In 1999, Dworzak covered the Kosovo crisis for U.S. News and World Report. Following the fall of Grozny in 2000, he started work on a project about the impact of the war in Chechnya on the neighboring North Caucasus. During that time he also covered events in Israel, the war in Macedonia and the refugee crisis in Pakistan.
After September 11, Dworzak spent several months in Afghanistan taking photographs for The New Yorker. He returned to Chechnya in 2002.
He is based in Paris and Moscow and contributes to The New Yorker, Newsweek, U.S. News and World Report, Paris Match and The New York Times Magazine. He has won several awards, including the World Press 1st prize Spot News Story Award, Prix Bayeux, Prix Kodak, Kodak Young Photographer of the Year Award, Prix Terre d’Images and the Scoop d’Angers. His work has been exhibited in the Musee de l’Elysee, Leica Gallery, Visa pour l’Image, Gallerie Generiques and Maison Doisneau.

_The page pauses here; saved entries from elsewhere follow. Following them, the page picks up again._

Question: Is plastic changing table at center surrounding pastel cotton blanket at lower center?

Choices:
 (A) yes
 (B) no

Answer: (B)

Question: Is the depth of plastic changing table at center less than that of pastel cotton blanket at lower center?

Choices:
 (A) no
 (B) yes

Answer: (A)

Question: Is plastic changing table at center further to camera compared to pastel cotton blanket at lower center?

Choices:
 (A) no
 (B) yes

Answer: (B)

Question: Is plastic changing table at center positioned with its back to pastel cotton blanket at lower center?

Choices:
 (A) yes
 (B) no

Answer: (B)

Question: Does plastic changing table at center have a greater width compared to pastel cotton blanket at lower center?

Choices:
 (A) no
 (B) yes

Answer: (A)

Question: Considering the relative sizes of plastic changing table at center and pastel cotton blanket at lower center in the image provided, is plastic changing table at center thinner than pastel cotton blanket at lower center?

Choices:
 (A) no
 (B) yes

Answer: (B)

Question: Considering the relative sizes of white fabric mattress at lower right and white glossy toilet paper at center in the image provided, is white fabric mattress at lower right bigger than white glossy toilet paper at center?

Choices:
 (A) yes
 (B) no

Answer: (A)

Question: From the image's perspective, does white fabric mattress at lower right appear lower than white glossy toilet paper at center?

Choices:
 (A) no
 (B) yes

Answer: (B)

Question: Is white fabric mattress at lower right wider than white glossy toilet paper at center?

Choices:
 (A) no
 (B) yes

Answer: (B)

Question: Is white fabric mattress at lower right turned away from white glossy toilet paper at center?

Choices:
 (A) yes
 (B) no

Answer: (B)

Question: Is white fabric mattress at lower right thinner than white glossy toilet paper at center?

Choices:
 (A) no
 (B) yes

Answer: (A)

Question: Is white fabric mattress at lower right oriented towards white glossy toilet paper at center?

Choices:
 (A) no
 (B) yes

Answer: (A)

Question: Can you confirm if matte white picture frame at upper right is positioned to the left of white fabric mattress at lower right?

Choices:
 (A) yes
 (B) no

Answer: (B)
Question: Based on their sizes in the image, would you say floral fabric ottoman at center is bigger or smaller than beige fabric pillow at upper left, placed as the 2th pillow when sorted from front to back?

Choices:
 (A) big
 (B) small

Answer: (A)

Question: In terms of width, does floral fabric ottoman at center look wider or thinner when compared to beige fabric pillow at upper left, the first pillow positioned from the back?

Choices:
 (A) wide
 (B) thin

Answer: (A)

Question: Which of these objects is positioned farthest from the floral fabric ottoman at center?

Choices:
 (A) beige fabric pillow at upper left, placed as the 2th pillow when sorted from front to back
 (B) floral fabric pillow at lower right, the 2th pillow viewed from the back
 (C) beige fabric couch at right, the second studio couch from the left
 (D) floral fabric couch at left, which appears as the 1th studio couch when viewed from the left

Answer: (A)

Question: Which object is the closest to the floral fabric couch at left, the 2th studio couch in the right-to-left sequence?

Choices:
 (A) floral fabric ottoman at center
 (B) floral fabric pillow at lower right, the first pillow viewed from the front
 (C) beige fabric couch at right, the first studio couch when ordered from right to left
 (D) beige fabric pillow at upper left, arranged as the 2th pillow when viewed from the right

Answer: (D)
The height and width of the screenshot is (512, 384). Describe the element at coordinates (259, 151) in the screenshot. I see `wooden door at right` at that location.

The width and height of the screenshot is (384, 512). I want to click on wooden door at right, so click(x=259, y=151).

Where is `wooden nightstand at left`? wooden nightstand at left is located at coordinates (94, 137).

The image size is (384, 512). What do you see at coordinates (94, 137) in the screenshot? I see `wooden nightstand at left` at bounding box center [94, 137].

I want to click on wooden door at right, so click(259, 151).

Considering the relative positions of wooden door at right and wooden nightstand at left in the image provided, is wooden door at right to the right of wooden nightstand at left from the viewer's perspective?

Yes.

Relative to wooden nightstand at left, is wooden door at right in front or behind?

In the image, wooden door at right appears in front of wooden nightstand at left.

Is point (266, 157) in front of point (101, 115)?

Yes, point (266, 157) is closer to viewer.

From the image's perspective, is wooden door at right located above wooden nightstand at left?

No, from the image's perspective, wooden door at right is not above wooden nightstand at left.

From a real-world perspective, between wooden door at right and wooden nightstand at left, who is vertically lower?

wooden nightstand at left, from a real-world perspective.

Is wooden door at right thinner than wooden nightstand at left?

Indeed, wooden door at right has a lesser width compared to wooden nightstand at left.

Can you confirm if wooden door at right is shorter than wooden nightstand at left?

Dworzak became an associate Magnum photographer in 2002.
Thomas Dworzak
In 1992, I moved to Moscow to learn Russian and take photographs. Not knowing much about the level of ethnic tension in the former Soviet Union, I was shocked by some of the racist rhetoric used to deride people from the Caucasus. Many Russians refer to Chechens and other Caucasians as “black asses,” holding them responsible for Russia’s woes. Officials use the term litzo kavkaskaya natzionalnost, or LKN, which means “face of Caucasian origin,” to classify and persecute Chechens living in Russia. Advertisements announcing apartments for rent read “won’t rent to LKNs,” and a sex advice column in a relatively liberal newspaper advises girls to pretend to be “scared of a big dog, a dead rat, or an LKN” to elicit affection from their boyfriends.
I decided to find out more about these people, and so traveled to prewar Chechnya, Abkhazia and Azerbaijan. Planning to stay for only a few weeks, I ended up living in Tbilisi, Georgia, for almost four years.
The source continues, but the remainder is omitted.